A Typical Day Includes

  • Serves as lead drug supply manager of multiple small and/or less complex clinical studies for the functional area in supply planning, including demand forecasting according to IOPS requirements.
  • Manages supply planning and timelines to ensure alignment with study plans and timelines and overall clinical development plan.
  • Manages and oversees investigational product (IP) inventory strategy; advises supply management team of potential shortages and defines resupply activities based on usage trends and projections.
  • Oversees IP shipment orders according to supply plans or as requested by Clinical Trial Management team, to ensure timely and compliant shipment and delivery to investigator sites. Works with Clinical Logistics Associate to complete this activity and/or manages any/all aspects of the process.
  • Working knowledge and experience with Interactive Response Technologies (IRT) such as IVRS and IWRS.

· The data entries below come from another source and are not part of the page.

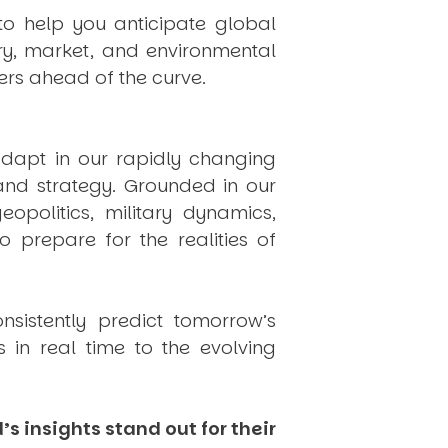
to help you anticipate global
ry, market, and environmental
rs ahead of the curve.
dapt in our rapidly changing
 and strategy. Grounded in our
politics, military dynamics,
 prepare for the realities of
onsistently
predict
tomorrow’s
in real time to the evolving
s insights stand out for their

This Job May Be For You If

  • You are a strong collaborator and can effectively communicate globally
  • You are able to work in ambiguous environments
  • You have a robust amount of knowledge in supply chain and able to forecast logistical matters


To be considered, we are looking for you to have 5+ years of Life Science experience and 4 years of clinical supply management. Lastly, we expect you to be onsite a few days a week in one of our offices.

Does this sound like you? Apply now to take your first step towards living the Regeneron Way! We have an inclusive and diverse culture that provides comprehensive benefits, which often include (depending on location) health and wellness programs, fitness centers, equity awards, annual bonuses, and paid time off for eligible employees at all levels!

Regeneron is an equal opportunity employer and all qualified applicants will receive consideration for employment without regard to race, color, religion or belief (or lack thereof), sex, nationality, national or ethnic origin, civil status, age, citizenship status, membership of the Traveler community, sexual orientation, disability, genetic information, familial status, marital or registered civil partnership status, pregnancy or parental status, gender identity, gender reassignment, military or veteran status, or any other protected characteristic in accordance with applicable laws and regulations. The Company will also provide reasonable accommodation to the known disabilities or chronic illnesses of an otherwise qualified applicant for employment, unless the accommodation would impose undue hardship on the operation of the Company's business.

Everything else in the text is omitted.